– Главное, что записи обрываются. Это тоже было странно. То он весьма подробен, пишет порой о совершеннейших мелочах. То вдруг ни слова. Причем довольно долго. Когда он снова вернулся к записям, почерк стал уже другим. И чернила. И сама бумага. Честно говоря, мне показалось, что это все вообще другой человек писал.
– Еще один чернокнижник?
Ксандр задумался. Так и замер, прикрыв глаза и скрестив руки на груди.

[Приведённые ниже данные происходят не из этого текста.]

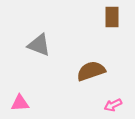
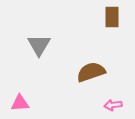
gray triangle: rotated 40 degrees clockwise
brown semicircle: moved 1 px down
pink arrow: rotated 18 degrees clockwise
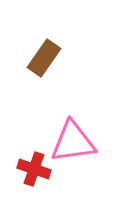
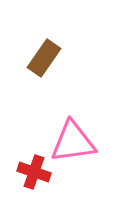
red cross: moved 3 px down
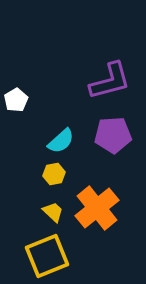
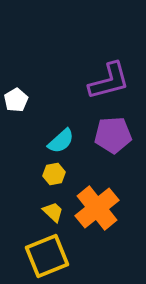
purple L-shape: moved 1 px left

– Тогда… эти записи я читал исключительно из любопытства. И порой пролистывал целыми страницами. Ну вот как-то не вязалось у меня с великим чернокнижником подробное описание коровьего стада, которое они встретили. Или жалобы на клопов в трактире. Да и… знаешь… действительно другой почерк. Жаль.
– Что?
– Эти записи сожгли. Потом. Мой… друг и наставник, он сказал, что так будет лучше. Что не стоит смущать неокрепшие умы. Что… лучше, если люди будут считать чернокнижников чудовищами, что не надо их очеловечивать. И что Сердце – слишком большое искушение. Ведь случается, что дети болеют. И даже у тех, кто способен позволить себе лучших целителей, все одно болеют. И человек, который любит своих детей, разве не согласится он обменять их жизнь на жизнь других? Мне это показалось весьма логичным. И я согласился. А теперь вот… память у меня хорошая. Но… что если и вправду другой? Если связать эту историю с тем, что знаем мы?
– Что вы знаете? – прозвучал такой тихий голос.

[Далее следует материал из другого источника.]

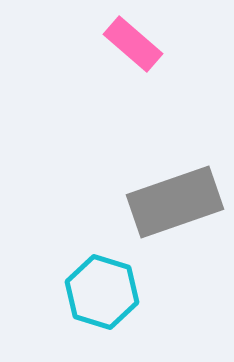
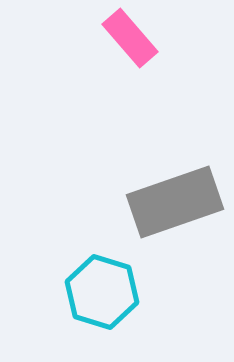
pink rectangle: moved 3 px left, 6 px up; rotated 8 degrees clockwise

А дверь отворилась беззвучно, впустив демоницу. Та поежилась и обняла себя. И Ричарду захотелось тоже её обнять. Успокоить.
Сказать…
Вот что говорят в таких случаях, он понятия не имел. А Ксандр, смерив демоницу взглядом, сказал:
– Да вот… обо всем понемногу.
Глава 29 Где понемногу оживает прошлое
Глава 29
Где понемногу оживает прошлое
Слушала, я слушала и… вот еще чернокнижник добавился, который то ли один, то ли два. А… три с учетом того, которого с собой вироссцы притащили. Симпатий к ним поубавилось. Вот вроде приличные люди, а тащут в гости всякую погань.